Я ответил ей с убежденностью не по годам взрослого ребенка:
— Но ведь море — это наш мир, наш сосед и товарищ, частица нашей жизни.
Сколько раз я видел в мечтах, как надеваю тельняшку и отправляюсь в плаванье, как отец! А когда возвращаюсь домой, все почтительно кланяются мне, отдавая дань моей смелости и опытности.
Мать ничего не отвечала и лишь смотрела на меня с грустью, легкими движениями руки приглаживая мои волосы. Я повторил свой вопрос:
— Почему ты не хочешь, чтобы я стал моряком?
— Потому что боюсь за тебя…
— Ведь я отлично умею плавать…
— Поэтому и боюсь за тебя…
— Разве моряк может утонуть?
— Да, сынок… Многие наши соседи утонули…
— Мой отец никогда не утонет…
— Не говори так. Я молю аллаха, чтобы он уберег его.
— Но ты же знаешь, как он плавает…
— Море забирает себе только хороших пловцов…
— Так почему же оно не взяло моего отца?
Она вскрикнула:
— Храни его аллах! Не говори так, сынок. Море рассердится на тебя. Оно не любит, когда о нем говорят непочтительно.
— Но оно не слышит меня…
— Море все слышит. Я молю его не трогать нашего отца. Ты должен быть примерным сыном. — И добавила: — Тебе надо пойти в школу. Там детей учат полезным вещам.
Я точно не помню, чем закончился этот разговор. Думаю, что мать отказалась от своей попытки переубедить меня. Смирилась с тем, что в нашей семье появится еще один моряк. Для меня отец всегда был непререкаемым авторитетом, образцом для подражания, и вполне естественно, что я мечтал тоже стать моряком.
Я любил свой квартал «Аш-Шарадык», построенный из жести и дерева руками чужеземцев и моряков. Он стоял на песке у моря в окружении чахлых деревьев. Квартал был одновременно и традиционным, и современным — словом, не имел своего лица. Зато он бросался в глаза своей вопиющей нищетой. Муниципальные власти забыли о его существовании, в нем не было ни воды, ни света, ни канализации. Отец говорил: «В нашем городе нет электричества, мы видим свет лишь в окнах поездов». Вода доставлялась издалека. Было несколько самодельных колодцев, но вода в них была соленая, непригодная для питья. Узкие проходы между лачугами были всегда завалены отбросами. Среди этого удивительного сплава бедности, нищеты и грязи зеленели небольшие сады. Здесь выращивали мяту, а также цветок львиный зев и герань. Розы были редкостью, а жасмин произрастал в заржавевших жестяных банках. Семьи ютились в тесных комнатушках, дома в большинстве своем состояли из одной комнаты с маленькой кухней. Те, кто имел две комнаты, как мы, считались зажиточными. Несмотря на тесноту и скученность, люди не прекращали производить на свет потомство, и население квартала быстро росло, о чем свидетельствовали стайки детей, игравших перед домами. В квартале свирепствовали болезни. Трахома и малярия косили людей, особенно летом, когда становилось больше комаров, гнездящихся в окрестных болотах.

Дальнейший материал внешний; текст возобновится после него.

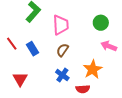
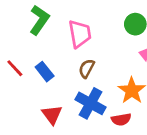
blue cross: (62, 75) -> (90, 103), size x1.5
red triangle: (20, 79) -> (52, 115), moved

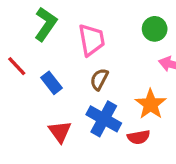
red line: (15, 68) -> (17, 66), moved

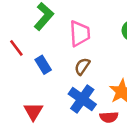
red triangle: (60, 132) -> (33, 111), moved

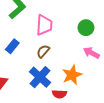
blue rectangle: (43, 65) -> (12, 46), turned 64

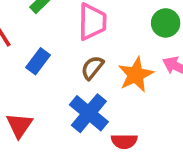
orange star: (72, 75) -> (136, 75), moved

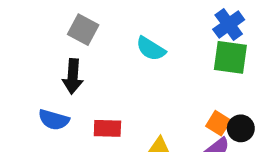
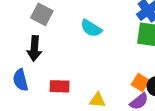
blue semicircle: (54, 120) -> (20, 80), turned 60

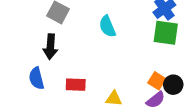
cyan semicircle: (91, 28) -> (107, 26), turned 35

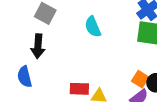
red rectangle: (76, 85) -> (79, 89), moved

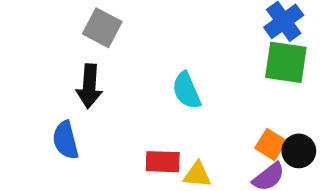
cyan semicircle: (93, 27) -> (186, 90), moved

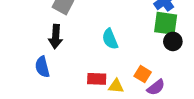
orange square: (271, 144) -> (143, 74), moved
black circle: (299, 151) -> (173, 41), moved

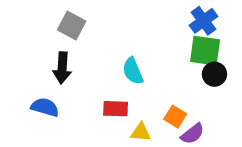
blue semicircle: (42, 67) -> (45, 107), turned 120
red rectangle: (97, 79) -> (116, 109), moved

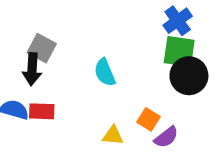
gray square: (72, 25) -> (42, 48), moved
black circle: (214, 74) -> (189, 76), size x1.5
red rectangle: (116, 109) -> (42, 111), moved

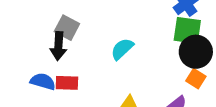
cyan semicircle: (105, 72) -> (122, 49), turned 70
orange square: (148, 119) -> (196, 79), moved

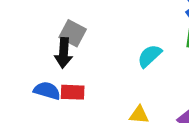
cyan semicircle: (122, 49) -> (150, 56), moved

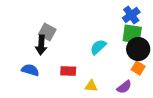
red rectangle: (73, 92) -> (68, 71), moved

Я любил свой квартал, несмотря на его неказистый вид. Здесь я начал познавать окружавший меня мир, здесь прошло мое раннее детство. По его песку я ползал, учился ходить. Море было нашим радушным соседом. Пройдешь два шага — и перед тобой огромный бассейн для плавания, открытый летом для всех, небесный дар для рыбаков. Оно выбрасывало нам бревна, и мы собирали их, готовясь к зиме. В жаркие, душные ночи берег был местом для прогулок. Люди устраивались на соломе, на сухом песке и любовались серебристой луной, льющей свой свет на морскую гладь, и море улыбалось нам. Фонарики рыбацких лодок казались странными световыми знаками, неподвижно нависшими над водным лугом. Море было спокойным, и только легкие волны набегали одна на другую и тихо бились о берег, шурша прибрежной галькой. По ночам мы плавали и резвились в море, не испытывая ни малейшего страха.